(Stored data entries)
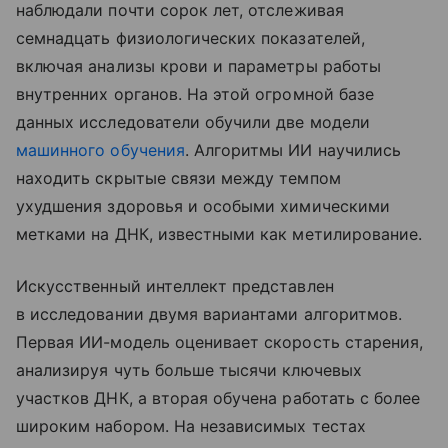
наблюдали почти сорок лет, отслеживая
семнадцать физиологических показателей,
включая анализы крови и параметры работы
внутренних органов. На этой огромной базе
данных исследователи обучили две модели
машинного обучения
. Алгоритмы ИИ научились
находить скрытые связи между темпом
ухудшения здоровья и особыми химическими
метками на ДНК, известными как метилирование.
Искусственный интеллект представлен
в исследовании двумя вариантами алгоритмов.
Первая ИИ-модель оценивает скорость старения,
анализируя чуть больше тысячи ключевых
участков ДНК, а вторая обучена работать с более
широким набором. На независимых тестах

== What to work on ==
Your task is to set down exactly the lines from the line containing "включая анализы крови и параметры работы" to the end of the data above, including both ends.

== Response below ==
включая анализы крови и параметры работы
внутренних органов. На этой огромной базе
данных исследователи обучили две модели
машинного обучения
. Алгоритмы ИИ научились
находить скрытые связи между темпом
ухудшения здоровья и особыми химическими
метками на ДНК, известными как метилирование.
Искусственный интеллект представлен
в исследовании двумя вариантами алгоритмов.
Первая ИИ-модель оценивает скорость старения,
анализируя чуть больше тысячи ключевых
участков ДНК, а вторая обучена работать с более
широким набором. На независимых тестах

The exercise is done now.